My first thought was that I really hoped this magical transportation had provided me with some money, as a lack of funds had kept me from having a drink in over a week. I also hoped that this was one of those swell bars you could smoke in, not one of those crappy ass, "herd the bastards outside", farce of a healthy state bars.
I also hoped that there'd be lots of semi-hot men to bum cigarettes off of and start conversations with for the purpose of bumming more cigarettes off of and getting free drinks. See, if you start conversations, you show that you're not just interested in mooching off them, which allows for more mooching. That's a tip, kids.
Fortunately, the gods of self-insertation were smiling on me. I found that my wallet was stuffed with self-inserted money and new pack of cigarettes had been self-inserted into my purse.
As I congratulated myself on remembering to self-insert decent cigarettes and not the $1.99 crap I'd been living off of/slowly dying from for the past week, I realized that I'd forgotten to give myself a lighter.
Part of me wished my friends were with me. They'd probably have a lighter and at least some matches. Another part of me learned that it was probably best if they never knew anything about this little sorry ass ego trip.
I continued fumbling for some sort of lighting instrument, vaguely wondering as I did so if I'd been keeping the same tense throughout this particular exercise in vanity/stupidity.
I'm hoping to hell that it's at least past tense, because I really freaking hate writing in the present tense. Almost as much as I hate writing in first person.
I wondered if a self-insertation fic to reinforce the rules of writing decent fan fic would be somehow diminished if I decided to switch from first person to third person.
I then decided that thoughts like that meant that nicotine withdrawal was starting to have a negative effect on my reasoning skills.
Fortunately, I noticed three shiny haired drunks at the bar. They were poorly dressed and completely threw my gaydar out of whack.
Still, I sauntered over, hoping to get a clearer read on them. "I'm sorry to interrupt," I said in my closest approximation to a demure, feminine voice, "but do you have a light?"
The two guys turned to me. These were some hella kawaii bishounen, mes amies. The blue haired, flat chested chick ignored me, and I ignored the frigid bitch. But the guys, oh, God-sama, if alcohol was involved, I'd probably end up making a baka out of myself by the end of the evening.

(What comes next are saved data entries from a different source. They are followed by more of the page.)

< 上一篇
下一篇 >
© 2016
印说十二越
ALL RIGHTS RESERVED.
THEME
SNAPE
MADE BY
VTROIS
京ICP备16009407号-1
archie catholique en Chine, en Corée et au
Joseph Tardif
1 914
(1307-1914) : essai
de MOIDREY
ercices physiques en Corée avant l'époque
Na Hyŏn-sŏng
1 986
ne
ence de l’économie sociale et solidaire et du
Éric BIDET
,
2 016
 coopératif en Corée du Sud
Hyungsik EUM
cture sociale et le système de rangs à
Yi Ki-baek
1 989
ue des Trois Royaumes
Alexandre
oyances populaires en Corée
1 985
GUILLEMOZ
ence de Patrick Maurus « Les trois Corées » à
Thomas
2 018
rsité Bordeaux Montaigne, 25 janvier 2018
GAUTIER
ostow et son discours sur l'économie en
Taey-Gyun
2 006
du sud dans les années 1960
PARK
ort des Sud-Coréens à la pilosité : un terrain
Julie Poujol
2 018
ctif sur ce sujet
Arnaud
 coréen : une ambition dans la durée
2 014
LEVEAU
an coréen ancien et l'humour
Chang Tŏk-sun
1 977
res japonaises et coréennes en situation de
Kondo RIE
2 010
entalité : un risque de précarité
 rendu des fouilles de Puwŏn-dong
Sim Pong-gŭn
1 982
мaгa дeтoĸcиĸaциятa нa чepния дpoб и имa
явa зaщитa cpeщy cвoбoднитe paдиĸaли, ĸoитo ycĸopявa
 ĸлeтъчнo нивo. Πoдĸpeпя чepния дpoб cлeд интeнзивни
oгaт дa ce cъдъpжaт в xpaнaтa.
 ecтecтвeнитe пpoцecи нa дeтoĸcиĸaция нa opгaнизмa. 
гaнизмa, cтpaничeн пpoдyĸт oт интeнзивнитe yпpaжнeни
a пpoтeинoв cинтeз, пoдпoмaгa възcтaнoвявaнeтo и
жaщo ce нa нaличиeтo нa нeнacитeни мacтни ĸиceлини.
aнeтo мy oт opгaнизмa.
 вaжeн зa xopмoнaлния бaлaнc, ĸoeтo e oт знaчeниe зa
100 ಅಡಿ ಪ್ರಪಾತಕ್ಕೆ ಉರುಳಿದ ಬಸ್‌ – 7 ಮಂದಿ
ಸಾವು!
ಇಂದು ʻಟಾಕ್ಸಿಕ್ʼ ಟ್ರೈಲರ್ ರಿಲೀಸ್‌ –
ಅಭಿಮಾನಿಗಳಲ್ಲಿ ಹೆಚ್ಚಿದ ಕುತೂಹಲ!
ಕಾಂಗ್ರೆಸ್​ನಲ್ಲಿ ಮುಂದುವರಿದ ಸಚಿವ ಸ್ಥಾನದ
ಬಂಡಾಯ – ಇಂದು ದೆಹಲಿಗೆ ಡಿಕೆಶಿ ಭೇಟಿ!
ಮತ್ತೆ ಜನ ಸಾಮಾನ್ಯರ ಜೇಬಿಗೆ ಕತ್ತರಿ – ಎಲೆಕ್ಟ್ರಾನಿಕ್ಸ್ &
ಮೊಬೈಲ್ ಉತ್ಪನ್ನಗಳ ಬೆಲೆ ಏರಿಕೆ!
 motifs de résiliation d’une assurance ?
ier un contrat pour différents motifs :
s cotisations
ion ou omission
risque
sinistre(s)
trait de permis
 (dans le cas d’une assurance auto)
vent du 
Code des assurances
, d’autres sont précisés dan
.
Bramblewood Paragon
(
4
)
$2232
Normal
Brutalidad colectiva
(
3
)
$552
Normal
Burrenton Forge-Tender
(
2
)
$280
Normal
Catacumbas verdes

Some might have found the earrings and the high heels to be a deterrent, but I didn't care.
Neither one of them was tweaking my gaydar up close, but I knew that no straight men combine hair that glossy with pumps.
Clearly the only thing to do was to smoke some cigarettes, get plastered, and awkwardly hit on them.
I was really glad that I'd remembered to give myself super reflexes when the pink haired man spit fire at me.
SHAZAM! I suddenly realized that this was the Amazon Trio. Because I was apparently so brain dead that night that I couldn't recognize the three worst dressed humanoids in the history of civilization.
That would explain the decision to write a first person self-insertation though.
I took a drag of my cigarette and tried to think. Most importantly, I was going to be bitch lighting off myself for the rest of the evening, because there was no way in hell I was going to ask the carnies for another light.
I also paused to contemplate the question of whether or not I was a role model, and, if so, what responsibilities did I have to my readers? Was it wrong of me to constantly promote a lifestyle of drinking away one's sorrows and smoking away one's stress, boredom, and frustration?
I concluded that anyone who thought I was a positive role model was up shit's creek anyway.
"Is this one of those fics where all the crappy ass fan fic writers get killed?" I asked. I was not reassured by the silence.
I'd been expecting them to ass it up, actually. They may have been your classic, Tennessee Williams alcoholics, but that didn't mean they could make a decent margarita.
I was delighted to have been proved wrong. Apparently the Amazon Trio was going to send me to heaven, before they sent me to hell.